Geek The Beatles: Yellow Submarine Plays Lead On Psychedelic Animation Classics

Reality is beautifully out of joint in The Beatles’ 1968 animated film Yellow Submarine, which augmented the typical cartoonist’s palette with photography, rotoscoping and 3-D sequences.

The pioneering movie, which finds the Fab Four sailing the seas of science, time and nothingness in hopes of saving a utopian world from a bunch of oppressive haters called the Blue Meanies, serves as a great example of a genre that gave animators free rein to explore the outer reaches of psychedelia.

Once unforgivably out of print but screening now at theaters and available now as a digitally restored DVD, Blu-ray and iTunes download, Yellow Submarine was directed by George Dunning and produced by Al Brodax, who had spent the previous three years helming madcap cartoon series The Beatles.

Yellow Submarine appealed to toon-happy kids as well as adults tripping on cannabis, LSD and expanding liberties. It quickly became, as its chief illustrator Heinz Edelmann explains in the painstakingly remastered film’s audio commentary, the first non-Disney animated feature that didn’t pull its studio down with it. “The history of animation up until then was the history of studios folding under the weight of an animated feature,” said Edelmann, who died in 2009.

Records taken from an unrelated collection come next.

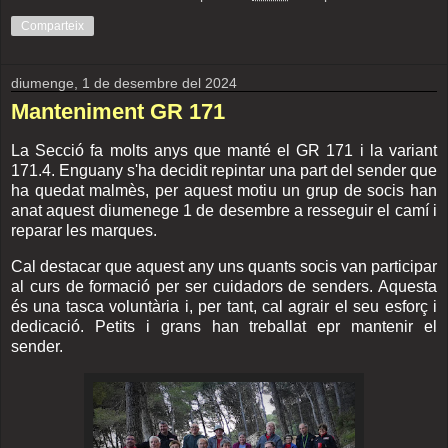
Comparteix
diumenge, 1 de desembre del 2024
Manteniment GR 171
La Secció fa molts anys que manté el GR 171 i la variant
171.4. Enguany s'ha decidit repintar una part del sender que
ha quedat malmès, per aquest motiu un grup de socis han
anat aquest diumenege 1 de desembre a resseguir el camí i
reparar les marques.
Cal destacar que aquest any uns quants socis van participar
al curs de formació per ser cuidadors de senders. Aquesta
és una tasca voluntària i, per tant, cal agrair el seu esforç i
dedicació. Petits i grans han treballat epr mantenir el
sender.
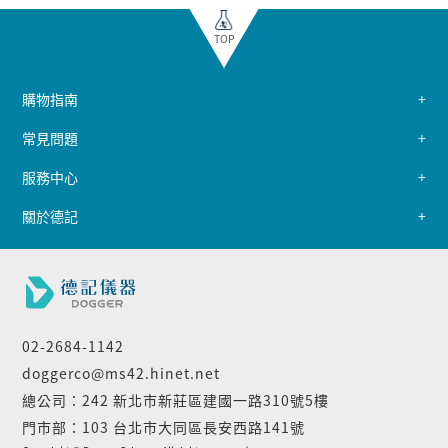
TOP
購物指南
常見問題
服務中心
關於德記
02-2684-1142
doggerco@ms42.hinet.net
總公司：242 新北市新莊區建國一路310號5樓
門市部：103 台北市大同區長安西路141號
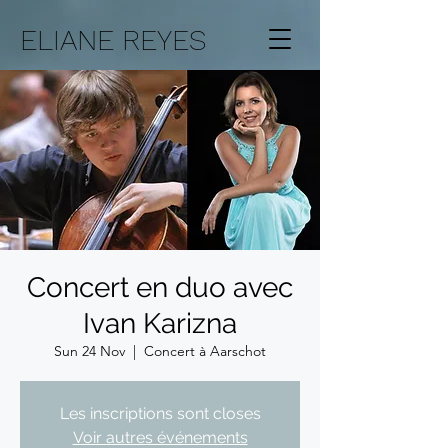
ELIANE REYES
Concert en duo avec
Ivan Karizna
Sun 24 Nov
  |  
Concert à Aarschot
Les inscriptions sont closes
Voir autres événements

Yellow Submarine also opened the doors of perception for many of the animated psychedelic experiments. Even The Beatles, who were descending into bitter dissolution and didn’t even record their voices for the film, were ultimately swayed by its animated ambition. And they weren’t alone.

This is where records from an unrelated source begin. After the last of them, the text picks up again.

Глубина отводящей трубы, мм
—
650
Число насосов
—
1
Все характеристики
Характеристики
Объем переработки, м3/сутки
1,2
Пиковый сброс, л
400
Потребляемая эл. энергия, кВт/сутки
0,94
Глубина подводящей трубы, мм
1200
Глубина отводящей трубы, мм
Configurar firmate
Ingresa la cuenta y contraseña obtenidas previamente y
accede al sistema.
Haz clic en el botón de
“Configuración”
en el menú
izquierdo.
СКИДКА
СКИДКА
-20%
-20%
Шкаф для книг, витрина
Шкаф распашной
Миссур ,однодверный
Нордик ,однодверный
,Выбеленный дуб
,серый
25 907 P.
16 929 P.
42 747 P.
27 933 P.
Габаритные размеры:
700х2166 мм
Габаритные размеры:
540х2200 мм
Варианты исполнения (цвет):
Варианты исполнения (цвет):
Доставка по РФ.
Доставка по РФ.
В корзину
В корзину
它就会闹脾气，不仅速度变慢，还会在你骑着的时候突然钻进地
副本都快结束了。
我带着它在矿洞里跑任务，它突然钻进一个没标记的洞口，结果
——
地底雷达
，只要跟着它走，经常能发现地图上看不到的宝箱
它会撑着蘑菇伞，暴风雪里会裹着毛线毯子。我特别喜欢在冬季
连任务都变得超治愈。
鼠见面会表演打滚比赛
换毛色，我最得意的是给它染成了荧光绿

“As a fan of animation and as a filmmaker, I tip my hat to the artists of Yellow Submarine,” Disney and Pixar chief creative officer John Lasseter writes in an essay accompanying a bonus 16-page booklet, which shares space with the making-of documentary “Mod Odyssey,” cast and crew interviews, behind-the-scenes photos, collectible stickers and more. “[Their] revolutionary work helped pave the way for the fantastically diverse world of animation that we all enjoy today.”